Honour, Truth, and growing Peace
Follow Britannia's wide increase,
And Nature yield her strength unknown
To the wisdom born beneath thy throne!

In wisdom and love firm is thy fame:
Enemies bow to revere thy name:
The world shall never tire to tell
Praise of the queen that reignèd well.

O Felix anima, Domina pracclara,
Amore semper coronabere
Regina Cara

Rudyard Kipling's poetry is as familiar to us as the air we breathe. He is the spokesman for the Anglo-Saxon breed. His gospel of orderly energy is the inspiration of thousands of business offices; his sententious maxims are parts of current speech: the victrola has carried his singing lyrics even farther than the banjo penetrates, of which latter democratic instrument his wonderful poem is the apotheosis. And we have the word of a distinguished British major-general to prove that Mr. Kipling has wrought a miracle of transformation with Tommy Atkins. General Sir George Younghusband, in a recent book, A Soldier's Memories, says, "I had never heard the words or expressions that Rudyard Kipling's soldiers used. Many a time did I ask my brother officers whether they had ever heard them. No, never. But, sure enough, a few years after the soldiers thought, and talked, and expressed themselves exactly as Rudyard Kipling had taught them in his stories. Rudyard Kipling made the modern soldier. Other writers have gone on with the good work, and they have between them manufactured the cheery, devil-may-care, lovable person enshrined in our hearts as Thomas Atkins. Before he had learned from reading stories about himself that he, as an individual, also possessed the above attributes, he was mostly ignorant of the fact. My early recollections of the British soldier are of a bluff, rather surly person, never the least jocose or light-hearted except perhaps when he had too much beer."

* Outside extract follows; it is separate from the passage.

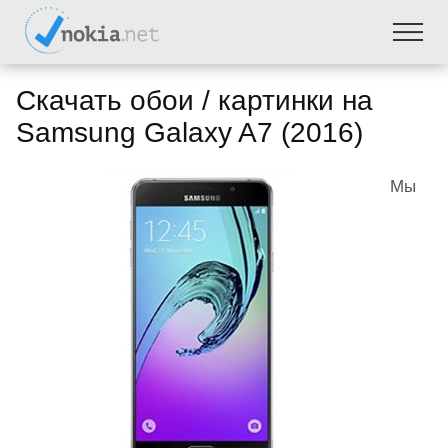
Скачать обои / картинки на
Samsung Galaxy A7 (2016)
Мы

This is extraordinary testimony to the power of literature—from a first-class fighting man. It is as though John Sargent should paint an inaccurate but idealized portrait, and the original should make it accurate by imitation. The soldiers were transformed by the renewing of their minds. Beholding with open face as in a glass a certain image, they were changed into the same image, by the spirit of the poet. This is certainly a greater achievement than correct reporting. It is quite possible, too, that the officers' attitude toward Tommy Atkins had been altered by the Barrack-Room Ballads, and this new attitude produced results in character.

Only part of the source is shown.